Her robe de chambre had no buttons or hooks. A tasseled cord at the waist was all that closed it. He untied the cord and the robe fell open. Underneath she wore a white, embroidered muslin nightdress. He brought his hands to her face and caressed her cheeks and her neck. He slid his hands to her shoulders. He bent and kissed her neck, her shoulders, and the hollow of her throat. Her skin vibrated with pleasure but she ached, too, with the sweetness of it, of being touched by him, kissed by him.

He untied the ribbon at the neckline and slipped the nightdress down past her shoulders. She was acutely aware of the night air on her skin.

He slid his fingers down from her neck to her breasts, pushing the neckline lower as he went, until her breasts were fully exposed to him. But she was a bad girl, and didn’t feel shy or modest at all. Besides, he’d seen her already, in the fishing house. She wanted him to look at her the way he’d done then, as though she were the most beautiful creature he’d ever seen.

His face changed and she saw the look she remembered. She caught a glimpse of something else as well, something unexpected. Pain?

But he bent his head, then his mouth was on her, his lips trailing over her breast, the lightest of caresses. Light as it was, she felt it deep within her, tugging at her heart and lower down, yes, and now she recognized the feeling, the wanting.

She wanted him, and she understood she’d waited years for him, without hope because she hadn’t dared to understand herself. She’d made herself what she ought to be, and it was like a dress that didn’t fit. No wonder her tiresome cousin mocked her.

Then he took the bud of her breast into his mouth and suckled and she forgot the past, her cousin, relatives, everything. She grasped his arms and held on, letting the sensations wash over her and through her, and she felt drunk, so beautifully drunk.

She’d learned to believe that no man would want her, truly want her, as she was.

He wanted her.

He teased and suckled the other breast, and worked his way down, drawing her nightdress down as he went and teasing her skin with his mouth and his too-adept hands. He licked her navel, making swirls with his tongue, and she let out a wild little cry.

He went lower still, and the nightdress slid down over her hips to the rug.

Then he put his mouth there, between her legs, and her body tightened. Spasms went through her, of heat and delight and a growing need.

“Oh,” she gasped. “Oh, my goodness. Oh, Ripley.”

He didn’t stop, and the feelings built to an intensity all but unbearable. She dragged her hands through his hair and her body pulsed and pulsed, out of her control, until a fierce sensation racked her, and she let go of him, and slumped.

He grasped her waist and lifted her up and onto the bed.

While she caught her breath and tried to find her mind, he threw off his dressing gown.

Then she was short of breath again.
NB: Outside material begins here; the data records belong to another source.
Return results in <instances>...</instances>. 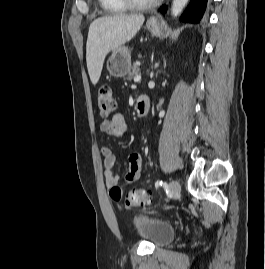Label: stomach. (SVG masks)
Listing matches in <instances>:
<instances>
[{
	"mask_svg": "<svg viewBox=\"0 0 265 269\" xmlns=\"http://www.w3.org/2000/svg\"><path fill=\"white\" fill-rule=\"evenodd\" d=\"M148 30L154 36H161L163 24L156 18H151L146 24ZM131 69V54L127 47L120 46L113 50L112 55L107 61V70L113 77H124Z\"/></svg>",
	"mask_w": 265,
	"mask_h": 269,
	"instance_id": "0dacf381",
	"label": "stomach"
}]
</instances>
For a moment she simply lay there, gazing at him while her heart thumped and her breath came in gulps.

Then she slid up onto the pillows and drank in her fill. He was her husband. She could look. And the front view was as beautiful as the back view had been, that day he’d stood naked in the basin.
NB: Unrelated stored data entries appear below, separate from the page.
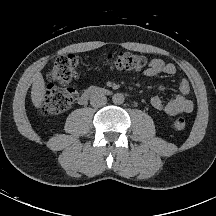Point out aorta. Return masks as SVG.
I'll return each mask as SVG.
<instances>
[{
  "label": "aorta",
  "mask_w": 216,
  "mask_h": 216,
  "mask_svg": "<svg viewBox=\"0 0 216 216\" xmlns=\"http://www.w3.org/2000/svg\"><path fill=\"white\" fill-rule=\"evenodd\" d=\"M125 100V97L122 93H116L112 96V101L116 105L123 104Z\"/></svg>",
  "instance_id": "1"
}]
</instances>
She hadn’t seen much of him in the fishing house. They’d kept most of their clothes on. Now . . .

His skin was bronze in the candlelight and perhaps from the sun of Italy, where he’d been so recently. The light glinting over the fine dusting of hair seemed to feather it with gold. Powerful shoulders and muscled arms and chest and belly—he was as beautiful and hard and solid as a Greek or Roman statue. With a difference. She’d seen classical statues, not all with fig leaves. She’d seen pictures in books. He was . . .

“Good heavens,” she said in a stricken voice she barely recognized as hers.
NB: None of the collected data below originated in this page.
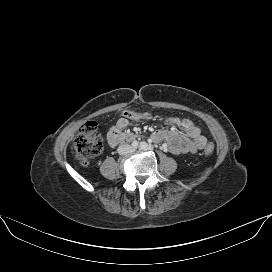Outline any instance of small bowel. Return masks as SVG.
Instances as JSON below:
<instances>
[{"label": "small bowel", "instance_id": "small-bowel-1", "mask_svg": "<svg viewBox=\"0 0 272 272\" xmlns=\"http://www.w3.org/2000/svg\"><path fill=\"white\" fill-rule=\"evenodd\" d=\"M167 122L181 128L183 133L173 129L160 130L152 134V139L155 142H164L168 150L173 154H192L206 146V137L201 134L200 129L190 119L171 117L167 119ZM127 125L128 120L123 117L109 128L108 140L112 146L117 144L114 143V137L121 133Z\"/></svg>", "mask_w": 272, "mask_h": 272}]
</instances>
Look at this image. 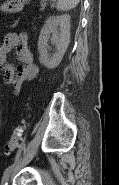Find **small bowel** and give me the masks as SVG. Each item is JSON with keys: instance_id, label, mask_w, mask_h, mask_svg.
<instances>
[{"instance_id": "obj_1", "label": "small bowel", "mask_w": 119, "mask_h": 185, "mask_svg": "<svg viewBox=\"0 0 119 185\" xmlns=\"http://www.w3.org/2000/svg\"><path fill=\"white\" fill-rule=\"evenodd\" d=\"M15 50L18 66L7 60V55ZM0 69L4 72V80L19 92L26 81L34 79L38 73V66L33 60L28 47V37L24 32H10L4 37L0 46Z\"/></svg>"}]
</instances>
He looked down to where his manly organ swelled . . . rather dauntingly.

“This is what happens,” he said, “when a man is mad for his wife. But don’t worry. Hardly ever fatal, as I might have mentioned some days ago.”

She laughed. “Oh, Ripley, you say the most romantic things.”

“Wish I could,” he said. “In my case, best to let actions speak louder.”

He climbed onto the bed and knelt over her.